# How do I knock my wife off the fence? Not sure how to handle her



## Indy Nial (Sep 26, 2010)

Alright, so Im soon to divorce my cheating wife, she moved out mid Feb and I've kept a very good 180 and LC since then.

The problem is that she is declaring that she just wants to get herself together. Now we all know that all she is really doing is justifying her actions, she is fooling herself that she is confused and needs time on her own to find herself and figure things out. I think her aim is to establish some kind of independence so that it looks like she stood on her own 2 feet, realised the marriage wasn't working and then rationally choose the OM.

I've told her on numerous occasions that she can have the OM and to just leave me alone. I've even given her specific instructions on how to drop off our daughter. But she ignores this and will come into the house and make small talk, hang around, etc.
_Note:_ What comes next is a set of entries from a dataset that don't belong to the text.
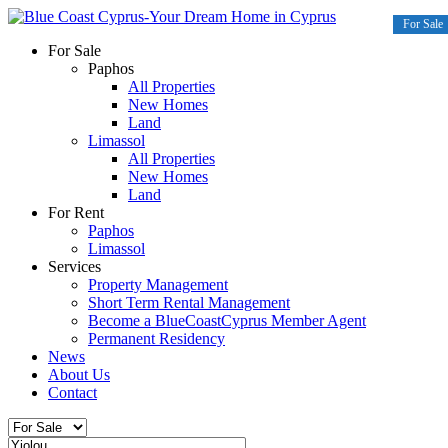
For Sale
For Sale
Paphos
All Properties
New Homes
Land
Limassol
All Properties
New Homes
Land
For Rent
Paphos
Limassol
Services
Property Management
Short Term Rental Management
Become a BlueCoastCyprus Member Agent
Permanent Residency
News
About Us
Contact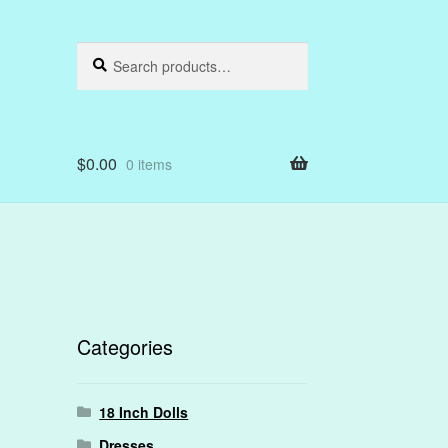
Search
Search
for:
$
0.00
0 items
Categories
18 Inch Dolls
Dresses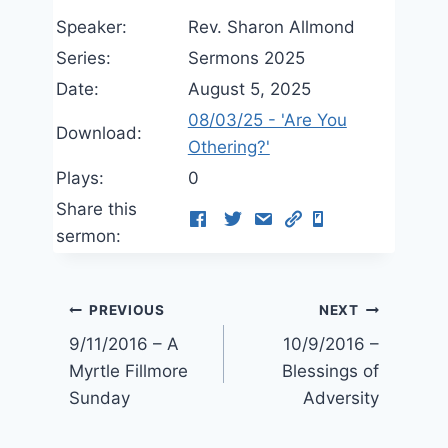
Speaker:
Rev. Sharon Allmond
Series:
Sermons 2025
Date:
August 5, 2025
08/03/25 - 'Are You
Download:
Othering?'
Plays:
0
Share this
sermon:
Post
PREVIOUS
NEXT
9/11/2016 – A
10/9/2016 –
navigation
Myrtle Fillmore
Blessings of
Sunday
Adversity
She occasionally gets drunk and then during her hangover tells me its me she wants, doesn't want a divorce, etc. She will always lose this desire a couple days after the hangover.

I'm just trying to get on with my life but I just know that sooner or later she will try and pull me in again. I don't think the divorce will make any difference. It's like she just doesn't believe me, that she can come back at any time.
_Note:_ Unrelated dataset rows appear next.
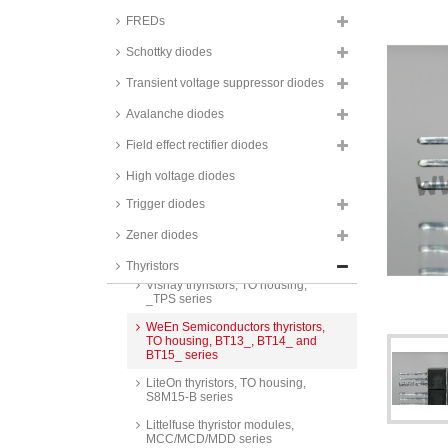
FREDs
Schottky diodes
Transient voltage suppressor diodes
Avalanche diodes
Bourns thyristors, TO housing,
TIC116 series
Field effect rectifier diodes
Littelfuse thyristors, TO housing,
CS/C106/MCR series
High voltage diodes
STMicroelectronics thyristors, TO
Trigger diodes
housing, BTW69 and TYN series
Zener diodes
Fagor thyristors, TO housing, FS
series
Thyristors
Vishay thyristors, TO housing,
_TPS series
WeEn Semiconductors thyristors,
TO housing, BT13_, BT14_ and
BT15_ series
LiteOn thyristors, TO housing,
S8M15-B series
Littelfuse thyristor modules,
MCC/MCD/MDD series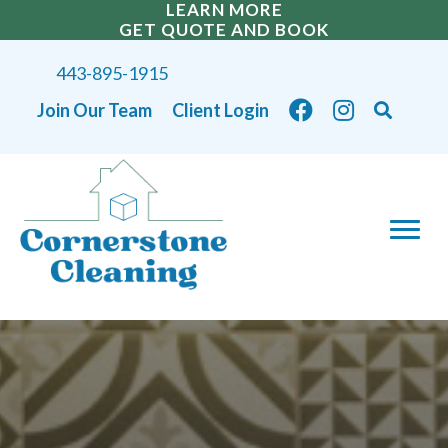
LEARN MORE
GET QUOTE AND BOOK
443-895-1915
Join Our Team
Client Login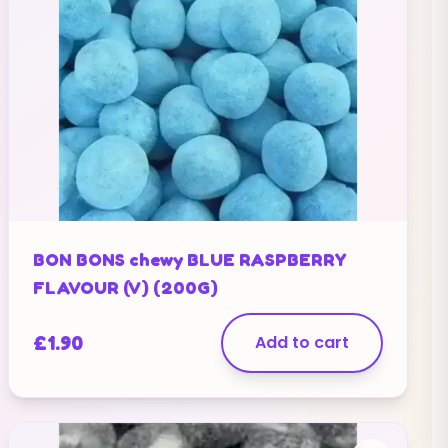
BON BONS chewy BLUE RASPBERRY
FLAVOUR (V) (200G)
£
1.90
Add to cart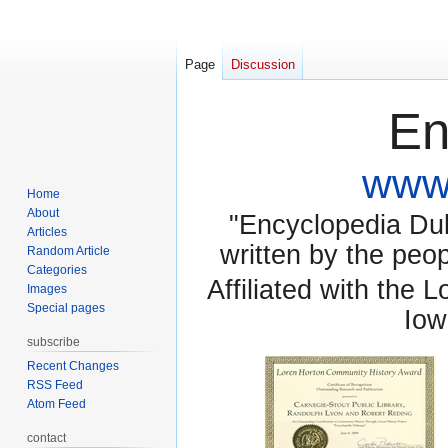
Page
Discussion
En
www.
Home
About
"Encyclopedia Dubu
Articles
written by the pe
Random Article
Categories
Affiliated with the 
Images
Special pages
Iow
subscribe
Recent Changes
RSS Feed
Atom Feed
contact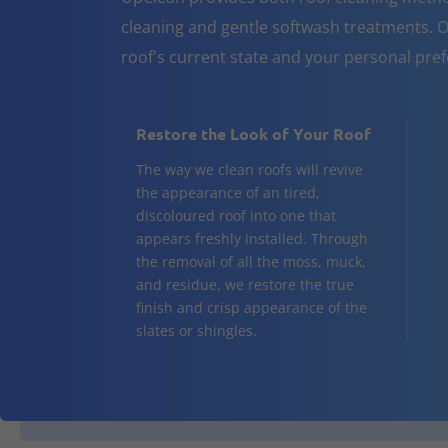
cleaning and gentle softwash treatments. O
roof's current state and your personal pre
Restore the Look of Your Roof
The way we clean roofs will revive
the appearance of an tired,
discoloured roof into one that
appears freshly installed. Through
the removal of all the moss, muck,
and residue, we restore the true
finish and crisp appearance of the
slates or shingles.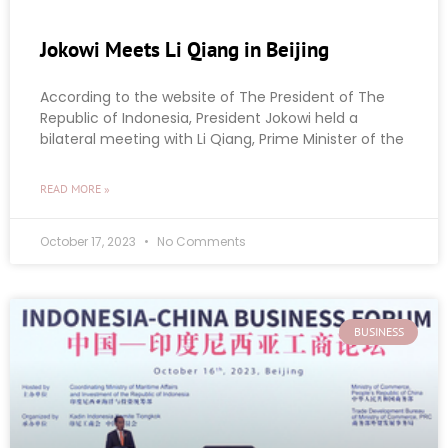
Jokowi Meets Li Qiang in Beijing
According to the website of The President of The
Republic of Indonesia, President Jokowi held a
bilateral meeting with Li Qiang, Prime Minister of the
READ MORE »
October 17, 2023
No Comments
BUSINESS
I'm sick of asking her to stop talking to me and I feel like it gives her power over me, like Im saying Im too weak to her presence. She made a reference the other week that Im still pining for her!

I don't want to ignore her because it just makes me look moody and sulky.
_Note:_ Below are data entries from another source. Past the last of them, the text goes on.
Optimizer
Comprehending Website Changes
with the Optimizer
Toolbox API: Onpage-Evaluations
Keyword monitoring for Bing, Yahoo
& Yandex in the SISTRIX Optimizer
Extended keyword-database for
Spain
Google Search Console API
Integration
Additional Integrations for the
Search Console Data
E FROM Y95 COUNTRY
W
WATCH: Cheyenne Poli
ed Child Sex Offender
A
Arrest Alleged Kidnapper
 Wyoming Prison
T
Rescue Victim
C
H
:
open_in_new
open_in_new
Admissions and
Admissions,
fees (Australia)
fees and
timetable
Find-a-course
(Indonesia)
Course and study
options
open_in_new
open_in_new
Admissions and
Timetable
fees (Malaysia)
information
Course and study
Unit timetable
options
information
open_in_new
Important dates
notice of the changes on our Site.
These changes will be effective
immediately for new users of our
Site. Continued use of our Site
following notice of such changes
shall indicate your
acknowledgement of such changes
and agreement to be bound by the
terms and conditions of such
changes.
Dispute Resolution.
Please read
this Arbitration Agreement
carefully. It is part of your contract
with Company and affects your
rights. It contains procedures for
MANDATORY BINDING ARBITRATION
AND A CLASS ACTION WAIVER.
Don't really want to act as though there is no problem because I don't want her thinking Im ok with the situation and we can be friends.

Its hard enough for me to accept my family is gone without my wife making things worse by flip flopping all over the place.

Any ideas?
_Posted via Mobile Device_


----------



## AFEH (May 18, 2010)

What do you want Indy, divorce or reconciliation?


----------



## lordmayhem (Feb 7, 2011)

Indy Nial said:


> I don't think the divorce will make any difference. It's like she just doesn't believe me, that she can come back at any time.


It definitely looks that way and it seems you answered your own question here:



Indy Nial said:


> She made a reference the other week that Im still pining for her!


You've already told her numerous times that she can have the OM and to leave you alone and she still doesn't get it. She is on the fence in her own mind, thinking she can keep you as an option in case the relationship with OM turns sour. What a delusion she has. I know the 180 says to be kind, courteous, and all that. But you have no plans for R and are heading towards D.

There was a thead in SI forum that I read about the stupid things the WS has said, and I remember one post someone made that seems to apply to your situation. The poster was doing the same as you, headed toward divorce, and his WW said to him that she would come back to him as soon as her affair with OM was over. He told her that they were getting divorced and not to come back, but she said "We can remarry. The divorce is just a piece of paper". :scratchhead:

I know it may make you look "moody and sulky" but you may actually have to be rude to her because she isn't getting the point. When you are nice to her, furthering her belief that you're pining for her. Don't let her in the house. Change your locks. Try to change the exchange point to a different location and not outside your house, that way she can't just make an excuse to come inside the house.

Other than being a little hostile to her, I can't think of much else besides possibly getting a new GF. But that would be wrong, as it makes you a cheater while you're still married and its also wrong to just use some woman for that purpose.


----------



## 827Aug (Apr 27, 2008)

There's one sure way to stop the fence straddling. Tell her that she has had plenty of time to make a decision. Now you will make that decision easy for her. Either she decide to commit to the marriage and really work on it--and stop seeing the OP....or, you will be filing for divorce. I put up with my estranged husband's fence straddling for a year. Once I put that ultimatum in front of him, I finally got an honest answer.


----------



## morituri (Apr 1, 2011)

Deceive her into believing you have another woman.


----------



## Pit-of-my-stomach (Nov 2, 2010)

morituri said:


> Deceive her into believing you have another woman.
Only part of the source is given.